I see it becoming more and more a position reporting directly to the CEO, a truly C-level position. I see CISOs have vice presidents reporting to them going forward. And I think my job as being increasingly described as chief ethicist, asking: What's the right thing to do, and not just what's the most secure thing to do? What's the proper behavior? What do customers expect from us? If a compromise has to be made, what's the most ethical compromise to make?

You were recognized as a female executive of the year, and you've advocated for workforce diversity. Why does diversity in the information security field matter?

Pepin: It's important for at least two different reasons. One, from a practical perspective, I've talked a lot about the skills gap. If we're blocking 50% of the planet from joining this career path, we're really contributing to our biggest challenge. Then the other part: Women across the globe are economically oppressed, and information security is a lucrative field. I want to get women into the information security field so they can be financially independent and make a good living.

And it's about having true diversity of thought. We can talk about different thinking styles and different ways of approaching problems, and having a diversity of thought. It's about having a different life path, thinking about things differently your whole life that will give you a different thinking process.

I spend a lot of time talking to customers, as well as advocating for them from a security perspective.
Joan PepinCISO, Auth0

What are you doing to change the low representation of women and minorities in the cybersecurity field?

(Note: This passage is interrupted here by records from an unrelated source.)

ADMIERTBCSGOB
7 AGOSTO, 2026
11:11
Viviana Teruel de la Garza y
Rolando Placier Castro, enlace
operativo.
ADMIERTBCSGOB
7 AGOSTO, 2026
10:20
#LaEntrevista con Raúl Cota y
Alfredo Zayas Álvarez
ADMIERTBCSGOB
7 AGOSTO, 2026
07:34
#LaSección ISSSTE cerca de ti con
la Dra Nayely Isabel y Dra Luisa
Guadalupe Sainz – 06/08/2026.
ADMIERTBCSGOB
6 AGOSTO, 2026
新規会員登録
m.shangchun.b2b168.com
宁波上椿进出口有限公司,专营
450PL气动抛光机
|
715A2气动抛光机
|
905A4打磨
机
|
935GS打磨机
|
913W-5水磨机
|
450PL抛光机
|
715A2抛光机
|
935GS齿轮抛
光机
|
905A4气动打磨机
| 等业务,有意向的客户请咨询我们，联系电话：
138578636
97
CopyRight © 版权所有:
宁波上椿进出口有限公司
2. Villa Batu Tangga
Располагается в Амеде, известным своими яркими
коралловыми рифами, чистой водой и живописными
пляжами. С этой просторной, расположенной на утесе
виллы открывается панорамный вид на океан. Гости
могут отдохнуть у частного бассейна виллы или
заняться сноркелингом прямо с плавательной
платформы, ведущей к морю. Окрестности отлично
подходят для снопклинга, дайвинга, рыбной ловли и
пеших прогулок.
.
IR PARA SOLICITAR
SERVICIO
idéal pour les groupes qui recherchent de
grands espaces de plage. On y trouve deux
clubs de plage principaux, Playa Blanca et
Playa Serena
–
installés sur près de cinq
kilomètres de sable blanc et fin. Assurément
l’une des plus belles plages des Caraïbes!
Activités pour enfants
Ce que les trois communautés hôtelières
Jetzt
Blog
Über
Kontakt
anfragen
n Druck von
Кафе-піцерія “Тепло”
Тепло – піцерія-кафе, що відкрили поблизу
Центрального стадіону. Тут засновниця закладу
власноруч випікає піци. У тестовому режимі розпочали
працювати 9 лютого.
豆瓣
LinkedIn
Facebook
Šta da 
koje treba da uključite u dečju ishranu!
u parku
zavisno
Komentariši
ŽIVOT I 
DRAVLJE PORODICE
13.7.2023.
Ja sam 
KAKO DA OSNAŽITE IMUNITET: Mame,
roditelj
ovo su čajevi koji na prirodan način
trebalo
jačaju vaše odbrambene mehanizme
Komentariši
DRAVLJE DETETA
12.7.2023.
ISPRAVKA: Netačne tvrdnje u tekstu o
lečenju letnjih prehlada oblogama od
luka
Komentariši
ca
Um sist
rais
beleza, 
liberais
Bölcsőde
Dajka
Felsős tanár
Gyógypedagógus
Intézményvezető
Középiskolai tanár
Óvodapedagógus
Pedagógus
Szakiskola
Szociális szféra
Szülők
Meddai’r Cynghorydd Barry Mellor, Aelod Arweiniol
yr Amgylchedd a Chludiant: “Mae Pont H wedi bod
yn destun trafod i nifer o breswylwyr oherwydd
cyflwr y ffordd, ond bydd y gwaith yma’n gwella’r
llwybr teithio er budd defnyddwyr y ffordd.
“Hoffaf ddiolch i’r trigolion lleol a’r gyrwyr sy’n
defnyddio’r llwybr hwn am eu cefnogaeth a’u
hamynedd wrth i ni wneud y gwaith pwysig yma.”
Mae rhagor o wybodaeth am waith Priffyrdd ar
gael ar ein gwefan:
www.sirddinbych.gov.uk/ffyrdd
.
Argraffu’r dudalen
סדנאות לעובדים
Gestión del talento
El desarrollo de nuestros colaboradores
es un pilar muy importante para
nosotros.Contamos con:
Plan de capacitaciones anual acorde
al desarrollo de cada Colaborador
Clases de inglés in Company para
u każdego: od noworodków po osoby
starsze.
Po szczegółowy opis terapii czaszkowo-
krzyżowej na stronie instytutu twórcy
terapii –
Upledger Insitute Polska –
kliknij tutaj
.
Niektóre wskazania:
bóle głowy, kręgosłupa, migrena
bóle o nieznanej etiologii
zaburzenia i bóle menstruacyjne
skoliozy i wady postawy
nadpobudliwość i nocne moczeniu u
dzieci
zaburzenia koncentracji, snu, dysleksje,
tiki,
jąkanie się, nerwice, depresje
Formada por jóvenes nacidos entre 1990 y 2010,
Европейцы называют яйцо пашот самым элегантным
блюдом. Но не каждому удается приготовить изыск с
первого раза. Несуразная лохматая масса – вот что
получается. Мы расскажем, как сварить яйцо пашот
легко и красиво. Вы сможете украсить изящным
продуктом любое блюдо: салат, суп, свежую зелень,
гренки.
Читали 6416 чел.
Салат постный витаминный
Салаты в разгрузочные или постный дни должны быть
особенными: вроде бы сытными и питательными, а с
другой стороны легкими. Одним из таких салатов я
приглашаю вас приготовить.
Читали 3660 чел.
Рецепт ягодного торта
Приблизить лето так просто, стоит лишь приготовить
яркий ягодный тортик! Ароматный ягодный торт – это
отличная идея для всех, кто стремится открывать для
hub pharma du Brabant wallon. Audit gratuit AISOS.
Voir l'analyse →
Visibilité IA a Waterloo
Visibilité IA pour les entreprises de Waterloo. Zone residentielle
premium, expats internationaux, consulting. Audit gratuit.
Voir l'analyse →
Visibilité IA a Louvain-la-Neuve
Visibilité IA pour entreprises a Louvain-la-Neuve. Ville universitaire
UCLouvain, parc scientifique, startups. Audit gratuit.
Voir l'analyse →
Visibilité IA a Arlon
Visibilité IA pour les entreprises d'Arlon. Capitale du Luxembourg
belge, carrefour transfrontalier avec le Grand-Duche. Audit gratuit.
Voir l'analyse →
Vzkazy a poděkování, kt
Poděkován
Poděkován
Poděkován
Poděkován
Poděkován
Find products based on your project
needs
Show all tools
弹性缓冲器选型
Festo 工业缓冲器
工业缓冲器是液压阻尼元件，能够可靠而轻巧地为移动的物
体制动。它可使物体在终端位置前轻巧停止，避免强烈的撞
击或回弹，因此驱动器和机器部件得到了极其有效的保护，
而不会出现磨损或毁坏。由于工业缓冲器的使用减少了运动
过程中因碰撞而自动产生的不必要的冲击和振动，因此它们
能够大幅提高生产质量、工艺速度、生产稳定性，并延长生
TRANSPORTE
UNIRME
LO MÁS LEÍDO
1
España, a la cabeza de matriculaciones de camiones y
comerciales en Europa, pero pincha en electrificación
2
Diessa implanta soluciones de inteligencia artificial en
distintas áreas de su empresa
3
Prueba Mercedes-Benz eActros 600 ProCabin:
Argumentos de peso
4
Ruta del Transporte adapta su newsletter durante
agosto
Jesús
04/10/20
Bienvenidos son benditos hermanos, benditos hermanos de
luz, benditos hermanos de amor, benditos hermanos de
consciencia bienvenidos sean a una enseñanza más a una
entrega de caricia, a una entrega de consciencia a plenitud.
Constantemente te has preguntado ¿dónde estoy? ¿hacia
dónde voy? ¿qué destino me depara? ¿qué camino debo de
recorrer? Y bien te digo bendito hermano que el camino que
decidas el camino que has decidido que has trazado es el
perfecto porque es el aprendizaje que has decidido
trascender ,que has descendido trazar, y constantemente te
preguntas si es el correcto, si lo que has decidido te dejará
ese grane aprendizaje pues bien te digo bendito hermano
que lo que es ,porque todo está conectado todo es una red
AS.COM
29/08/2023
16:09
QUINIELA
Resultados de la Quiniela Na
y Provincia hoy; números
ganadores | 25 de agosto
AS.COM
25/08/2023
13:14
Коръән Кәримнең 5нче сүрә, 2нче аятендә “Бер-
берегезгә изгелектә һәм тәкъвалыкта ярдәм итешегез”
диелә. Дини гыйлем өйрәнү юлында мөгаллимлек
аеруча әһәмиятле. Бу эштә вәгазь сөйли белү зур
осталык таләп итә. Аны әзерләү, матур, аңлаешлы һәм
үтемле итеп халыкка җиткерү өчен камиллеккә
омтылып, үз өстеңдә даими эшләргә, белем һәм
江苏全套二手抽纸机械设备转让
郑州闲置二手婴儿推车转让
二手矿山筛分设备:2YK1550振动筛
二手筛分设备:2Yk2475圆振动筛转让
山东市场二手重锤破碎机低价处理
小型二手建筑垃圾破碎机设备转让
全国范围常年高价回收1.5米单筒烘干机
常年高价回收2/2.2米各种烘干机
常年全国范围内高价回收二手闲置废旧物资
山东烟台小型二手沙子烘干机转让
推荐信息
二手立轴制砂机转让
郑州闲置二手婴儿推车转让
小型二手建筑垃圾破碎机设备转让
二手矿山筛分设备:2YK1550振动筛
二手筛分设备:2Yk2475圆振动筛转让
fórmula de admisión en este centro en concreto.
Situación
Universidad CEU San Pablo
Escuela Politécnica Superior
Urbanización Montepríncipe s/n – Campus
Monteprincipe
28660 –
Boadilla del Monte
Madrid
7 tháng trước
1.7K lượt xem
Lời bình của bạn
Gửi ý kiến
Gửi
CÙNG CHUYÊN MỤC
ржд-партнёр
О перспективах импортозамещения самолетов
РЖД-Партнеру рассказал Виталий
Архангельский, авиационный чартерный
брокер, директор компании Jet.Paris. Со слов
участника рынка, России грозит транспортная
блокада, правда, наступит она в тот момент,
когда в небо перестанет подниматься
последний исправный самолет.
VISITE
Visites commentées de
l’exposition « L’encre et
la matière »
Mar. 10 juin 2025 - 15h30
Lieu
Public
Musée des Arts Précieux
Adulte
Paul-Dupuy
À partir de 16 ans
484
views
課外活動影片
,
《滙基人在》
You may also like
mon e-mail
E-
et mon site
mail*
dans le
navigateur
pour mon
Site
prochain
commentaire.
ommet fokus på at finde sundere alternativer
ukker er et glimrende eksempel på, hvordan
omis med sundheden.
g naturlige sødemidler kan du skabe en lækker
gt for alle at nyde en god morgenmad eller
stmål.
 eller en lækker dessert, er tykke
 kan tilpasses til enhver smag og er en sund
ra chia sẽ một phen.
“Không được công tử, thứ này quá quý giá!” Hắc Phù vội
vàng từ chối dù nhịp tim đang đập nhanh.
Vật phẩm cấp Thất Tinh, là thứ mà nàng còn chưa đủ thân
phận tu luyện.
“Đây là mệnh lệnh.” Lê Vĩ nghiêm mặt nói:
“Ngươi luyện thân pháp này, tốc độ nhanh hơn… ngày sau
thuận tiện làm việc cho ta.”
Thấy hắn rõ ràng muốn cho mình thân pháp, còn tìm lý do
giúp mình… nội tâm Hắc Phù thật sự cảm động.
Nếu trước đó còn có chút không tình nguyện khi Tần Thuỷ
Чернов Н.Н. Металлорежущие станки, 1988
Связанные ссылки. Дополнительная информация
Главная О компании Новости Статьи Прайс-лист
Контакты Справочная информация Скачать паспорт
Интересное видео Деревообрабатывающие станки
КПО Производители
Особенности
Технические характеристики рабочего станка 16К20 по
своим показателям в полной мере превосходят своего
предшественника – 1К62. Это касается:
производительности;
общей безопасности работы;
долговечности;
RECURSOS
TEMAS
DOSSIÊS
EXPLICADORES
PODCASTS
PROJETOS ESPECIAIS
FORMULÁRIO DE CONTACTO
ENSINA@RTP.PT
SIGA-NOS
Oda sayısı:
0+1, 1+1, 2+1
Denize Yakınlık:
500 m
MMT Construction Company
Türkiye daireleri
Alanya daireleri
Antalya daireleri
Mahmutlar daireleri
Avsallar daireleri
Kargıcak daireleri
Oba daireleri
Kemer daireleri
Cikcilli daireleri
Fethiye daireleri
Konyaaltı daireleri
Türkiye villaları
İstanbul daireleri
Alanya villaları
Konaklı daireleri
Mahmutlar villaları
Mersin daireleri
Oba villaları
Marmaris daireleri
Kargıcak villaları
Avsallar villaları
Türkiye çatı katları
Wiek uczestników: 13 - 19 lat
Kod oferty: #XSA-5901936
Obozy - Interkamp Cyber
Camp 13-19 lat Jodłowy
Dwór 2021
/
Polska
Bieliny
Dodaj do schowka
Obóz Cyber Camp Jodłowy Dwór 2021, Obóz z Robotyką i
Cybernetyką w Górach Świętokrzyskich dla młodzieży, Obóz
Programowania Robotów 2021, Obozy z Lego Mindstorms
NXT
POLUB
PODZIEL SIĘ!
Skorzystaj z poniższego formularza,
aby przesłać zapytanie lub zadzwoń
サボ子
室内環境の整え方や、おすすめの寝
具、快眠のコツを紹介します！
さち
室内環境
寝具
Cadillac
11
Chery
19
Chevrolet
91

Pepin: You have to be able to have the tough conversations, ask the hard questions, be in an executive meeting with the CEO and look at the scorecard and take the angry stares when you say, 'This is important,' and ask, 'What does our pipeline [for talent] look like? What are we doing to address that and how are we addressing that? Are we advertising in these places [to attract diverse talent]?'

And then you have to be willing to walk the walk, make changes to your own recruiting processes, to ask, 'Are we dissuading women and minorities from applying to positions because of how we wrote the job descriptions?' It's thinking about your biases as your sort through the application list, being willing to hire and promote women and minorities. It's constantly asking yourself, 'Would I ask this question of a white guy?' It's work, and you have to be willing to do the work.

Does your work involve your company's customers as well?

Pepin: I am extremely customer-facing. I spend a lot of time talking to customers, as well as advocating for them from a security perspective. A customer might want a feature that makes them less secure. The old saying is the customer is always right. Yes, they're right in what they want as the outcome. But their thoughts about how they get there might make them less secure, so it might not be the best thing to give them what they want. There might be some negotiation there.